Chris promotes a focus on personal outcomes in policy, performance and most importantly at a personal one to one level across and within the health and social care workforce. He is also Policy Lead for the HEAT 75+ bed days target, supports the JIT Action Group and is JIT Lead for the East Renfrewshire Partnership.
Barbara Sharp, Alzheimer Scotland, Current Role: Practice Development Manager, Alzheimer Scotland and Research Fellow, Alzheimer Scotland Centre for Policy and Practice, UWS
Barbara has spent 18 years in nursing, specialising in care of older people. Her last NHS position was a joint post with University of Glasgow as clinical nurse manager/ teacher. Since 1990, she has worked for Alzheimer Scotland in local project management, regional service management and national practice development. She currently leads work with external partners to deliver national strategic objectives for dementia in Scotland. This includes partnerships with UWS to deliver the national dementia champions programme and Scottish Government/Health Boards to support the Alzheimer Scotland Dementia Nurse specialist network. Other partners include the Joint Improvement Team, NHS Education for Scotland and the SSSC.
Glenda Watt, Strategy Manager, Edinburgh’s Joint Plan for Older People, Corporate Services, Performance, Strategy and Policy, The City of Edinburgh Council
With a number of nursing qualifications, Glenda is a registered social worker now dealing with the voice and experience of older people, strategy and policy. She has always had an interest in the public sector in a variety of settings and was the founder member of the Alzheimer’s Disease Society in Scotland, which led to the development of Alzheimer Scotland. She recently retired from City of Edinburgh Council and is now focussed on her role as Co-ordinator of the Scottish Older People’s Assembly.
Glenda has co-authored a book on caring for ageing parents; an article on inclusive day services for older people; produced an Edinburgh Festival Fringe show and an instigator of many City of Edinburgh Council Reports on A City For All Ages from 2001 to 2010.
Margaret McKeith, Lead For Reshaping Care For Older People, Scottish Care
Margaret is a nurse with a special interest in older adults.
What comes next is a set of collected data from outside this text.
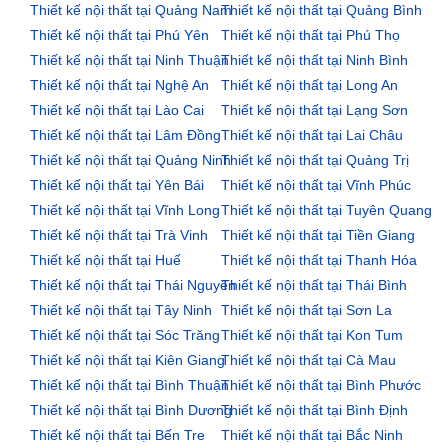
Thiết kế nội thất tại Quảng Nam
Thiết kế nội thất tại Quảng Bình
Thiết kế nội thất tại Phú Yên
Thiết kế nội thất tại Phú Thọ
Thiết kế nội thất tại Ninh Thuận
Thiết kế nội thất tại Ninh Bình
Thiết kế nội thất tại Nghệ An
Thiết kế nội thất tại Long An
Thiết kế nội thất tại Lào Cai
Thiết kế nội thất tại Lạng Sơn
Thiết kế nội thất tại Lâm Đồng
Thiết kế nội thất tại Lai Châu
Thiết kế nội thất tại Quảng Ninh
Thiết kế nội thất tại Quảng Trị
Thiết kế nội thất tại Yên Bái
Thiết kế nội thất tại Vĩnh Phúc
Thiết kế nội thất tại Vĩnh Long
Thiết kế nội thất tại Tuyên Quang
Thiết kế nội thất tại Trà Vinh
Thiết kế nội thất tại Tiền Giang
Thiết kế nội thất tại Huế
Thiết kế nội thất tại Thanh Hóa
Thiết kế nội thất tại Thái Nguyên
Thiết kế nội thất tại Thái Bình
Thiết kế nội thất tại Tây Ninh
Thiết kế nội thất tại Sơn La
Thiết kế nội thất tại Sóc Trăng
Thiết kế nội thất tại Kon Tum
Thiết kế nội thất tại Kiên Giang
Thiết kế nội thất tại Cà Mau
Thiết kế nội thất tại Bình Thuận
Thiết kế nội thất tại Bình Phước
Thiết kế nội thất tại Bình Dương
Thiết kế nội thất tại Bình Định
Thiết kế nội thất tại Bến Tre
Thiết kế nội thất tại Bắc Ninh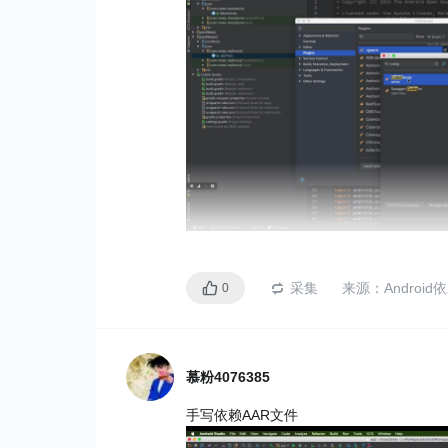
采集
来源：
Androi
0
慕粉4076385
手写依赖AAR文件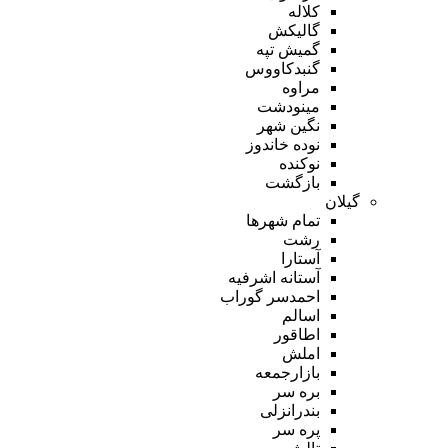
کلاله
گالیکش
گمیش تپه
گنبدکاووس
مراوه
مینودشت
نگین شهر
نوده خاندوز
نوکنده
بازگشت
گیلان
تمام شهر‌ها
رشت
آستارا
آستانه اشرفیه
احمدسر گوراب
اسالم
اطاقور
املش
بازارجمعه
بره سر
بندرانزلی
پره سر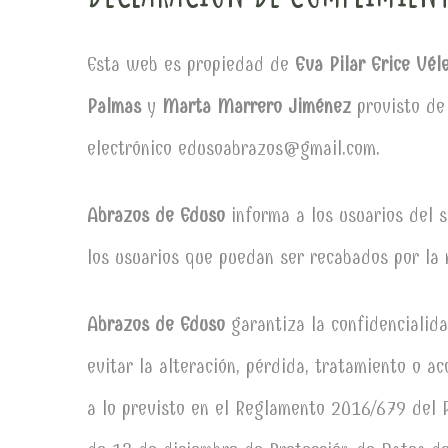
Esta web es propiedad de
Eva Pilar Erice Vé
Palmas
y
Marta Marrero Jiménez
provisto de
electrónico
edusoabrazos@gmail.com
.
Abrazos de Eduso
informa a los usuarios del s
los usuarios que puedan ser recabados por la 
Abrazos de Eduso
garantiza la confidencialid
evitar la alteración, pérdida, tratamiento o a
a lo previsto en el Reglamento 2016/679 del 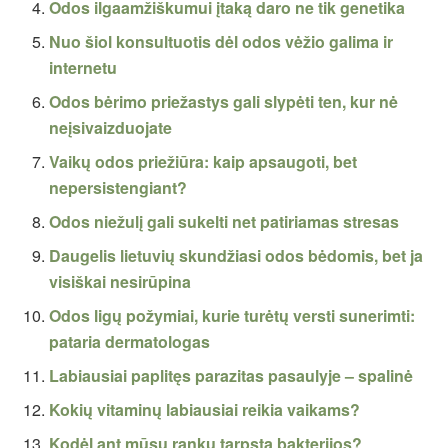
Odos ilgaamžiškumui įtaką daro ne tik genetika
Nuo šiol konsultuotis dėl odos vėžio galima ir
internetu
Odos bėrimo priežastys gali slypėti ten, kur nė
neįsivaizduojate
Vaikų odos priežiūra: kaip apsaugoti, bet
nepersistengiant?
Odos niežulį gali sukelti net patiriamas stresas
Daugelis lietuvių skundžiasi odos bėdomis, bet ja
visiškai nesirūpina
Odos ligų požymiai, kurie turėtų versti sunerimti:
pataria dermatologas
Labiausiai paplitęs parazitas pasaulyje – spalinė
Kokių vitaminų labiausiai reikia vaikams?
Kodėl ant mūsų rankų tarpsta bakterijos?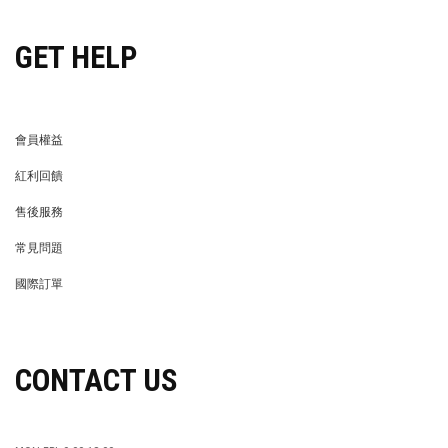
GET HELP
會員權益
MEMBER
紅利回饋
REWARDS POINTS
售後服務
RETURN POLICY
常見問題
FAQ
國際訂單
OVERSEAS ORDERS
CONTACT US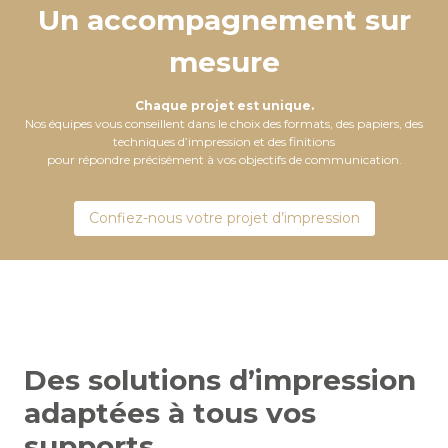
Un accompagnement sur
mesure
Chaque projet est unique.
Nos équipes vous conseillent dans le choix des formats, des papiers, des
techniques d’impression et des finitions
pour répondre précisément à vos objectifs de communication.
Confiez-nous votre projet d’impression
Des solutions d’impression
adaptées à tous vos
supports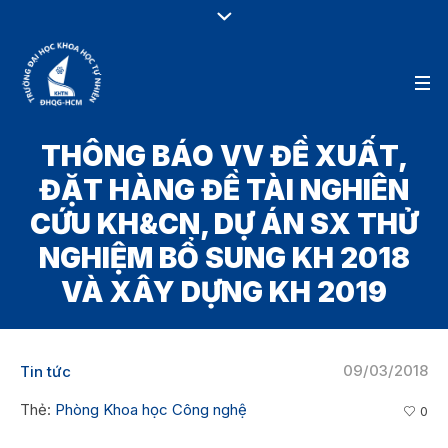
THÔNG BÁO VV ĐỀ XUẤT,
ĐẶT HÀNG ĐỀ TÀI NGHIÊN
CỨU KH&CN, DỰ ÁN SX THỬ
NGHIỆM BỔ SUNG KH 2018
VÀ XÂY DỰNG KH 2019
09/03/2018
Tin tức
Thẻ:
Phòng Khoa học Công nghệ
0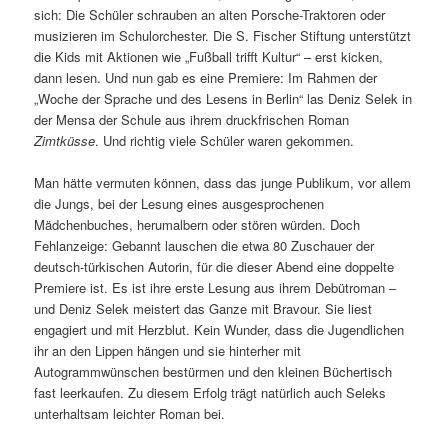
sich: Die Schüler schrauben an alten Porsche-Traktoren oder
musizieren im Schulorchester. Die S. Fischer Stiftung unterstützt
die Kids mit Aktionen wie „Fußball trifft Kultur“ – erst kicken,
dann lesen. Und nun gab es eine Premiere: Im Rahmen der
„Woche der Sprache und des Lesens in Berlin“ las Deniz Selek in
der Mensa der Schule aus ihrem druckfrischen Roman
Zimtküsse
. Und richtig viele Schüler waren gekommen.
Man hätte vermuten können, dass das junge Publikum, vor allem
die Jungs, bei der Lesung eines ausgesprochenen
Mädchenbuches, herumalbern oder stören würden. Doch
Fehlanzeige: Gebannt lauschen die etwa 80 Zuschauer der
deutsch-türkischen Autorin, für die dieser Abend eine doppelte
Premiere ist. Es ist ihre erste Lesung aus ihrem Debütroman –
und Deniz Selek meistert das Ganze mit Bravour. Sie liest
engagiert und mit Herzblut. Kein Wunder, dass die Jugendlichen
ihr an den Lippen hängen und sie hinterher mit
Autogrammwünschen bestürmen und den kleinen Büchertisch
fast leerkaufen. Zu diesem Erfolg trägt natürlich auch Seleks
unterhaltsam leichter Roman bei.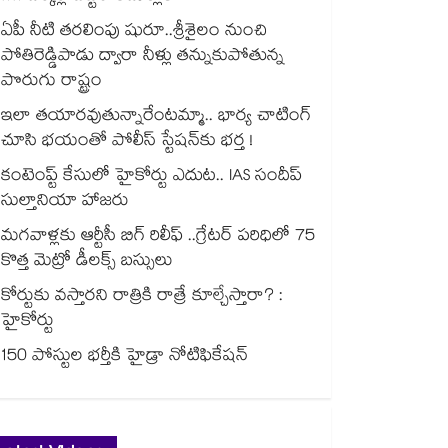
ఏపీ నీటి తరలింపు షురూ..శ్రీశైలం నుంచి
పోతిరెడ్డిపాడు ద్వారా నీళ్లు తన్నుకుపోతున్న
పొరుగు రాష్ట్రం
ఇలా తయారవుతున్నారేంటమ్మా.. భార్య చాటింగ్
చూసి భయంతో పోలీస్ స్టేషన్⁫కు భర్త !
కంటెంప్ట్ కేసులో హైకోర్టు ఎదుట.. IAS సందీప్
సుల్తానియా హాజరు
మగవాళ్లకు ఆర్టీసీ బిగ్ రిలీఫ్ ..గ్రేటర్ పరిధిలో 75
కొత్త మెట్రో డీలక్స్ బస్సులు
కోర్టుకు వస్తారని రాత్రికి రాత్రే కూల్చేస్తారా? :
హైకోర్టు
150 పోస్టుల భర్తీకి హైడ్రా నోటిఫికేషన్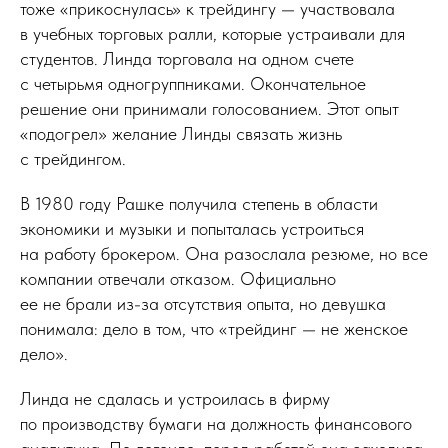
тоже «прикоснулась» к трейдингу — участвовала
в учебных торговых ралли, которые устраивали для
студентов. Линда торговала на одном счете
с четырьмя одногруппниками. Окончательное
решение они принимали голосованием. Этот опыт
«подогрел» желание Линды связать жизнь
с трейдингом.
В 1980 году Рашке получила степень в области
экономики и музыки и попыталась устроиться
на работу брокером. Она разослала резюме, но все
компании отвечали отказом. Официально
ее не брали из-за отсутствия опыта, но девушка
понимала: дело в том, что «трейдинг — не женское
дело».
Линда не сдалась и устроилась в фирму
по производству бумаги на должность финансового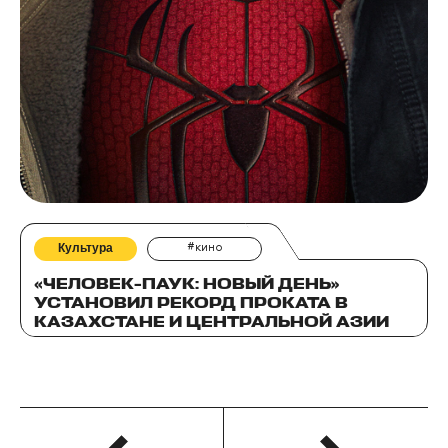
Культура
#кино
«ЧЕЛОВЕК-ПАУК: НОВЫЙ ДЕНЬ»
УСТАНОВИЛ РЕКОРД ПРОКАТА В
КАЗАХСТАНЕ И ЦЕНТРАЛЬНОЙ АЗИИ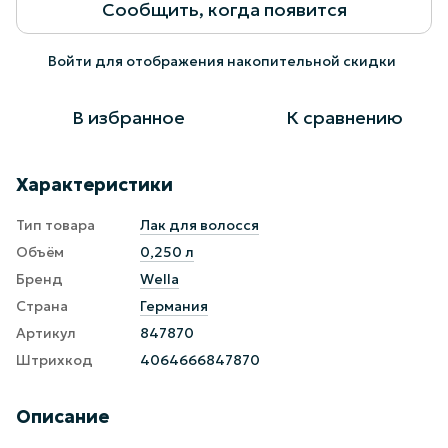
Сообщить, когда появится
Войти
для отображения накопительной скидки
%
В избранное
К сравнению
Характеристики
Тип товара
Лак для волосся
Объём
0,250 л
Бренд
Wella
Страна
Германия
Артикул
847870
Штрихкод
4064666847870
Описание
She ran an award winning Care at Home business, has worked with Alzheimer Scotland and has undertaken an MBA. She is a founder member and Executive Director of Scottish Care at Home.
Mary is a music teacher, a graduate of the RSAMD and Moray House. Mary was appointed to lead the development of Lothian Region’s first arts policy and new arts unit in 1992. Working with local and national artists, organisations and festivals, she developed the interface between arts/culture and learning. She brought educators and artists together for the benefit of learners of all ages and enjoyed encouraging the development of teaching artists.
As Arts and Learning Manager for City of Edinburgh Council, Mary’s responsibilities covered the Instrumental Music Service, Cultural Coordinators and Creative Links, dance and drama officers, the Youth Music Initiative, grants to organisations, Pilton Video and the arts within informal learning. The authority gained national recognition for its provision, including awards from the National Music Council, UK.
Mary has produced acclaimed high profile events involving young performers and has been a member of many advisory panels. For SAC (now Creative Scotland), these include the Cultural Coordinators’ Reference Group and chairing the review of youth theatre in Scotland (2006). She is a past director of Edinburgh Jazz and Blues Festival and former Chair of the Board of Promote YT. She now concentrates on personal projects and freelance consultancy.